The scope of confirmed victims touches virtually every sector of the global economy. Diachenko’s research confirmed full network compromises at organizations across Japan, Taiwan, Vietnam, Iraq, and Turkey, most critically, including a Turkish NATO defense contractor from which classified defense documents were successfully exfiltrated.

The attackers’ verified credential database includes some of the largest enterprises on the planet:

  • Technology & Manufacturing: Foxconn, Samsung, Siemens, Lenovo, Oracle
  • Professional Services: PwC, Accenture
  • Telecommunications: Comcast
  • and thousands of government entities and critical infrastructure providers

Perhaps the most sobering takeaway from this dataset is that password complexity offered zero protection.

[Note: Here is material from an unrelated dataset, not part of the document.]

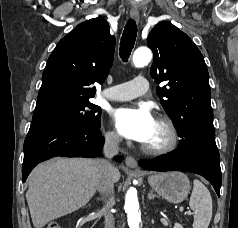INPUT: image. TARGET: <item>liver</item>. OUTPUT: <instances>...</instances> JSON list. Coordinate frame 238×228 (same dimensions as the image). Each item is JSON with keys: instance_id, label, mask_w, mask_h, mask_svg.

A significant volume of highly complex, 20-character passwords was successfully compromised not by cracking them from scratch, but because they already existed in plaintext within previously harvested infostealer databases.

Strong Password Example (Source: Hudson Rock )

When credentials are stolen at the endpoint level before encryption is applied, no amount of complexity saves them. This fundamentally undermines the “strong password” policy as a perimeter defense strategy.

Hudson Rock launched a specialized online portal designed specifically for organizations to easily verify whether their domains are included in the database.

Mitigation Steps

Organizations running Fortinet devices must treat this as a critical, active threat and act immediately:

  • Force Credential Rotation: Reset all Fortinet VPN and admin interface passwords without delay; complexity is irrelevant if credentials have already leaked.
  • Enforce Universal MFA: Apply Multi-Factor Authentication across all external gateways to neutralize stolen plaintext credentials.
  • Audit Gateway Logs: Review Fortinet access logs for anomalous login locations, unexpected admin sessions, or unusual traffic volumes.
  • Restrict Management Interface Exposure: Apply local-in policies to restrict admin panel access to trusted internal IPs only, and disable FortiCloud SSO if not essential.

The FortiBleed campaign is a stark reminder that perimeter security is only as strong as the credentials protecting it, and in a world saturated with infostealer-harvested data, the perimeter has never been more fragile.